When should a package be added to JuliaStats


#1

Hi all,

I was wondering what the procedure is for deciding if a package should be added to JuliaStats, and, if so, how it is done.

I’ve got two packages that are possibly suitable, DependentBootstrap, and ForecastEval.

Of the two, DependentBootstrap is probably of greater interest, since bootstrapping time-series is a fairly common operation, and that package is, AFAIK, more complete that just about anything else available in any language (for example, it includes some of the latest techniques in automatic block-length selection, as well as support for multivariate datasets etc). It also is typically faster than any of the comparable R packages (including that one that is implemented in Fortran - the name currently escapes me).
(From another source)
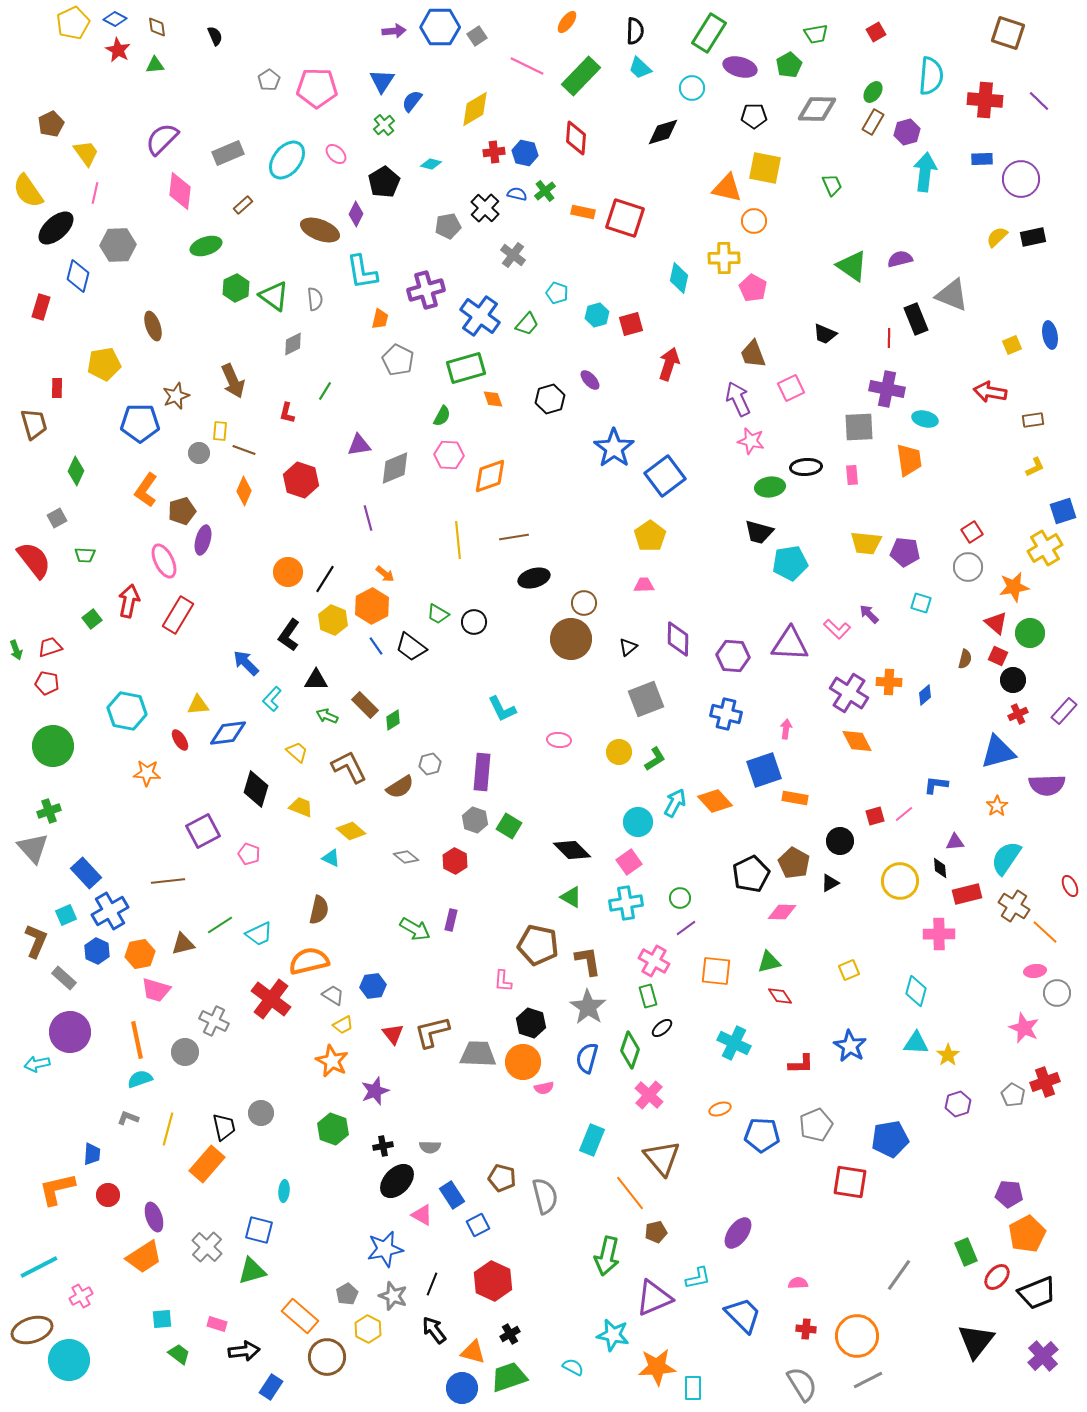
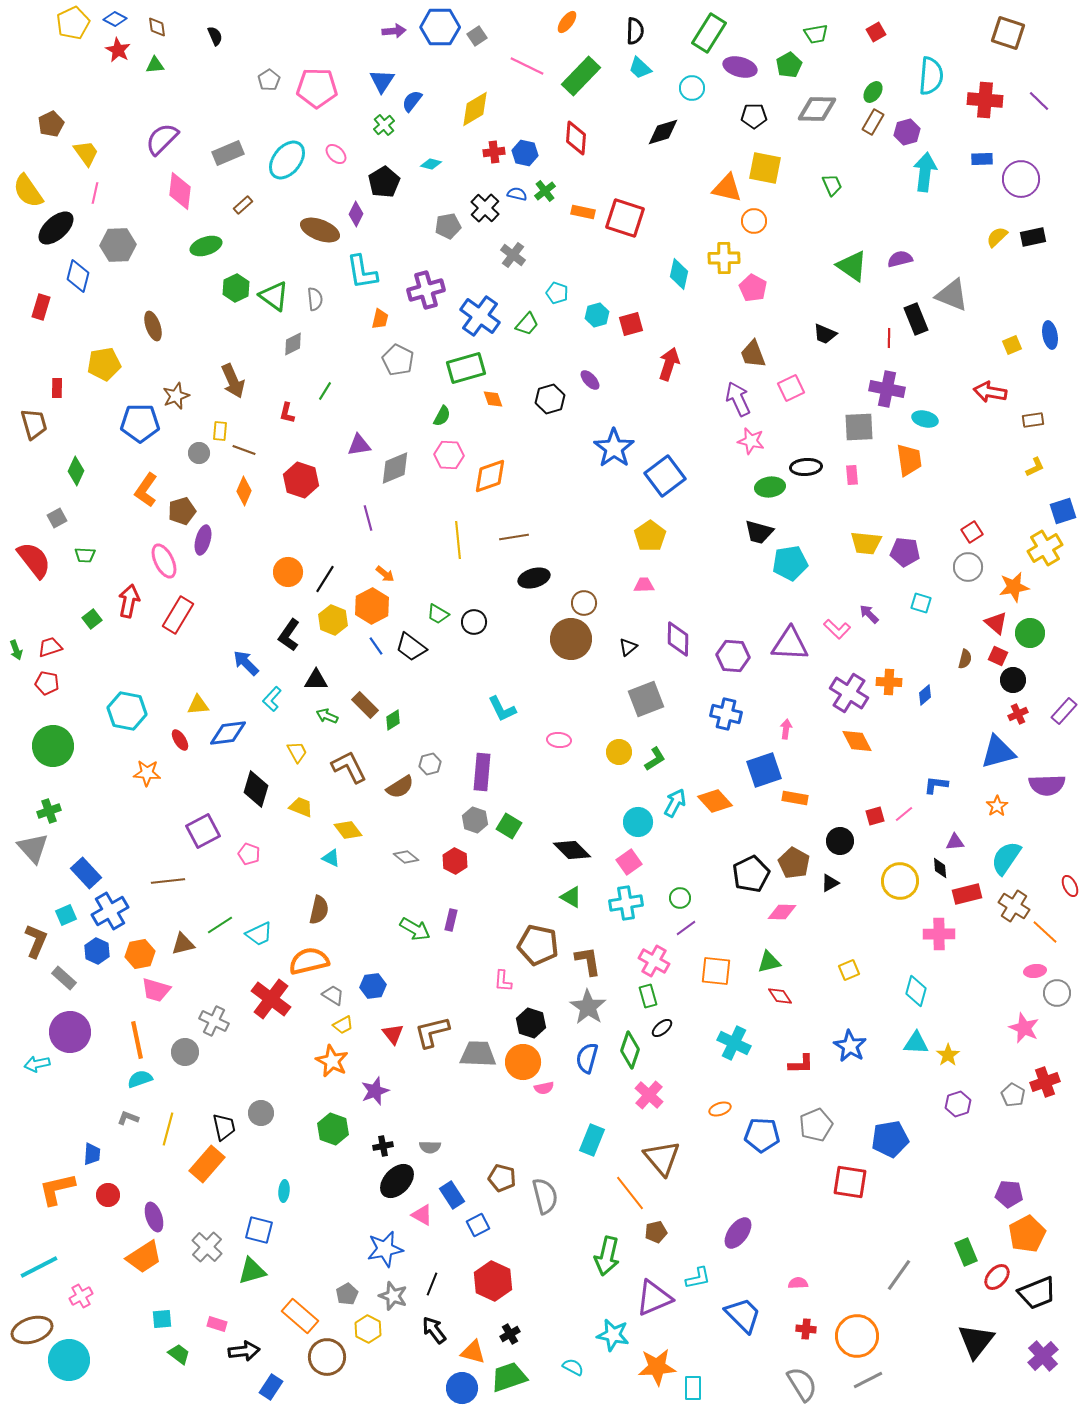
cyan diamond at (679, 278): moved 4 px up
yellow trapezoid at (297, 752): rotated 20 degrees clockwise
yellow diamond at (351, 831): moved 3 px left, 1 px up; rotated 12 degrees clockwise
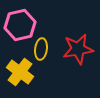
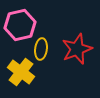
red star: moved 1 px left; rotated 12 degrees counterclockwise
yellow cross: moved 1 px right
ForecastEval contains code for a Diebold-Mariano test, which is fairly well-known, but the other routines (Reality Check, SPA test, and Model Confidence Set) are a little more niche (although very interesting to someone like me!). EDIT: just noticed the build-status on ForecastEval is failing. I’m not very fluent at Github/Travis, so I’ve obviously stuffed something up there - on the Travis page it looks like the last build passed to me. Weird. The package itself works just fine on v0.6 on my machine with all tests passing.

Cheers,

Colin


#2

Moving a package to an organization is done mostly for two reasons: (1) development occurs with multiple people, (2) it would be a considerable burden for a single maintainer to keep the project up to date. If any of the two is true it may be good candidate to be moved to an organization. Registered packages can be moved through Github tool for transferring ownership of the Repo and updating the repo address for Metadata. It would be best to check with the organization members and see how it fits within the ecosystem. For example, would DependentBootstrap be best called from JuliaStats/TimeSeries? Would it make sense to make an organization for TimeSeries tools and move those related packages outside JuliaStats?
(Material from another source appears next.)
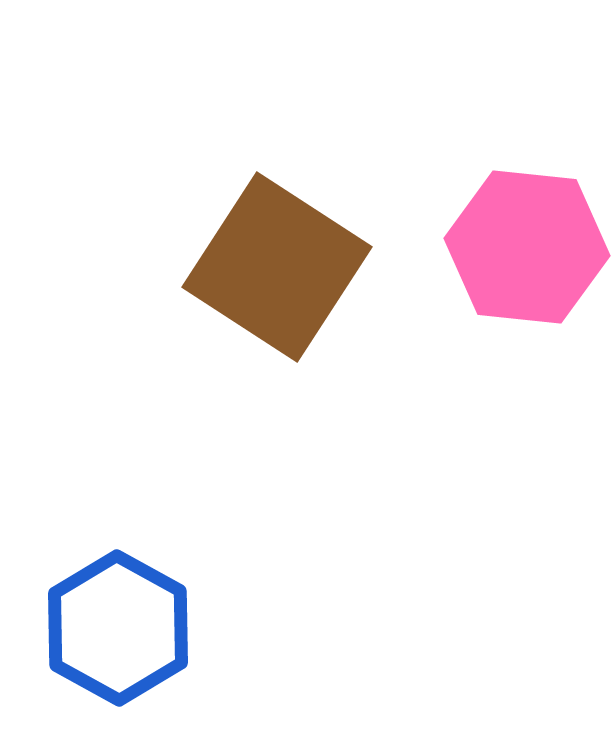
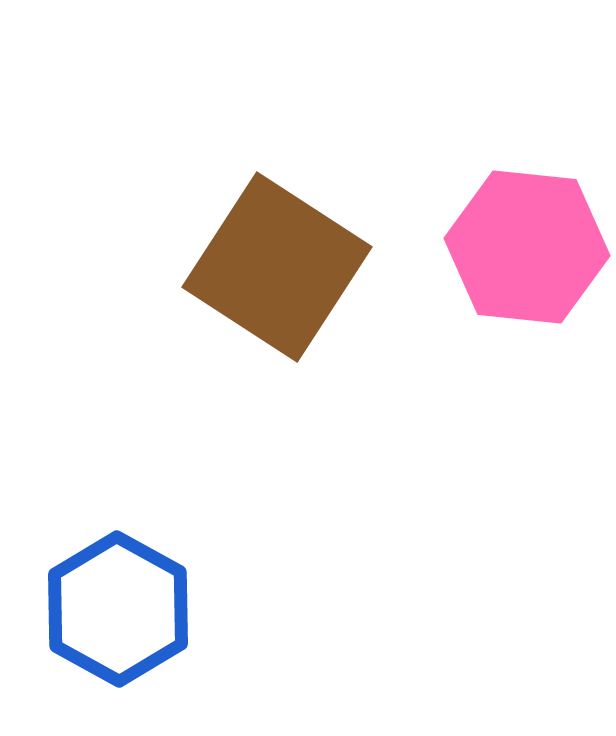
blue hexagon: moved 19 px up
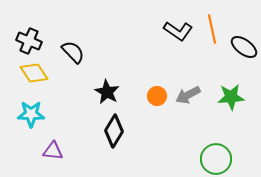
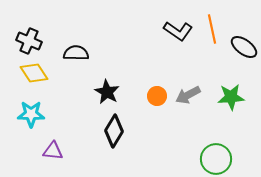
black semicircle: moved 3 px right, 1 px down; rotated 45 degrees counterclockwise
Reach to the authors of related packages and maintainers of the organization. Try to get your code to match the organization development guidelines. From a quick look at DependentBootstrap, it would be good to host the documentation using Documenter and Github Pages. Another good practice is to report the code overage of your tests. See for example NCEI.


#3

Ah. I think I have misunderstood the purpose of JuliaStats. I thought it was designed to be an umbrella for mostly complete statistical packages that makes it easy for new users to browse the available options.
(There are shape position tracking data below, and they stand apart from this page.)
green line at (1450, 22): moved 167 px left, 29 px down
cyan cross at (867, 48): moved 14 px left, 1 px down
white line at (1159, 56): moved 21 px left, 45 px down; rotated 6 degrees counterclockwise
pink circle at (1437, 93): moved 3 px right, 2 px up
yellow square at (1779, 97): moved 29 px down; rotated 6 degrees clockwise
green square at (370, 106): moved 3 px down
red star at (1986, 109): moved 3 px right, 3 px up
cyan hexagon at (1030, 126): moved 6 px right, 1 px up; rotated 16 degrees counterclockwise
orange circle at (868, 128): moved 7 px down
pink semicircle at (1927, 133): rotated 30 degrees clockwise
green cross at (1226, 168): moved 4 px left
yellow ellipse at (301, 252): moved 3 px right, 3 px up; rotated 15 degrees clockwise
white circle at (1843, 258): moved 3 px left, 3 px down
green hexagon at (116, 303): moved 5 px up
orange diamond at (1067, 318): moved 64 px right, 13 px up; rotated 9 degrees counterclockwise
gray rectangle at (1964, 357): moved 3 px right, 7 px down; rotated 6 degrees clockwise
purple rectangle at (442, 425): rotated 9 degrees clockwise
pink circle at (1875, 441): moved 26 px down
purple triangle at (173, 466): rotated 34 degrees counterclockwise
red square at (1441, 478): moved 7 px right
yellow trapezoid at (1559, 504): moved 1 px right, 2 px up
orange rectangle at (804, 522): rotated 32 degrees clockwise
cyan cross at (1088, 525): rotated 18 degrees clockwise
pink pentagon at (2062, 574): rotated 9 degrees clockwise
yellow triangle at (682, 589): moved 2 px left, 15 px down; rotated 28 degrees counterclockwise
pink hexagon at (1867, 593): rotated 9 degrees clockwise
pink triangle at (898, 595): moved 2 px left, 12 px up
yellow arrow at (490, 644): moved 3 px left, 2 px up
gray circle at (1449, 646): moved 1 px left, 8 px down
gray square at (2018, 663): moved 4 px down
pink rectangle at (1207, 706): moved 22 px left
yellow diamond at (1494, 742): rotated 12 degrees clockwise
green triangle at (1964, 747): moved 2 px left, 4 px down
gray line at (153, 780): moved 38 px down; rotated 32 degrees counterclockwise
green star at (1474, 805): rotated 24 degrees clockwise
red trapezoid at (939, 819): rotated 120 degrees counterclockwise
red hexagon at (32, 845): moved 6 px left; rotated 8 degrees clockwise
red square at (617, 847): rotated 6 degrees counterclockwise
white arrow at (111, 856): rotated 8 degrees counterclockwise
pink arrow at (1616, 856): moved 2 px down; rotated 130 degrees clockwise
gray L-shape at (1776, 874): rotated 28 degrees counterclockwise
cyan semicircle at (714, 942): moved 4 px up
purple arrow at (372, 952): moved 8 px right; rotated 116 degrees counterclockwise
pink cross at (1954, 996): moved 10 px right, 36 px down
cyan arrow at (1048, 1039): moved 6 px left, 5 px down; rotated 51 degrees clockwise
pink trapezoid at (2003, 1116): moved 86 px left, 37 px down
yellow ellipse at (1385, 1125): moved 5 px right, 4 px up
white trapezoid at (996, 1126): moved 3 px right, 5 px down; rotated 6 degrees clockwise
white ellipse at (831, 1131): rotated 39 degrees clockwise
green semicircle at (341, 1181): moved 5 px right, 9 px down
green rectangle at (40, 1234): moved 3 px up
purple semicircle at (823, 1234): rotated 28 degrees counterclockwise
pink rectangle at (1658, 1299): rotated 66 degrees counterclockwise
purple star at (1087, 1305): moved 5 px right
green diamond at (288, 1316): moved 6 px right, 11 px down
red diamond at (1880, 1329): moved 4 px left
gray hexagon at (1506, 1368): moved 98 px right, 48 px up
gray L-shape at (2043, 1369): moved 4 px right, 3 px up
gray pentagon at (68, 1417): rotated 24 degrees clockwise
Neither of your reasons for moving apply to my packages (development is/was done entirely by me, and at this point they are mostly complete with very few dependencies, so the maintenance burden is low) so perhaps it is best to keep them separate for now. I’ll have another look in a years time, and if a general framework for time-series is emerging, I’ll see if they should be incorporated then.

My understanding is that most of the work at the moment is focused on more core issues, like dataframes etc.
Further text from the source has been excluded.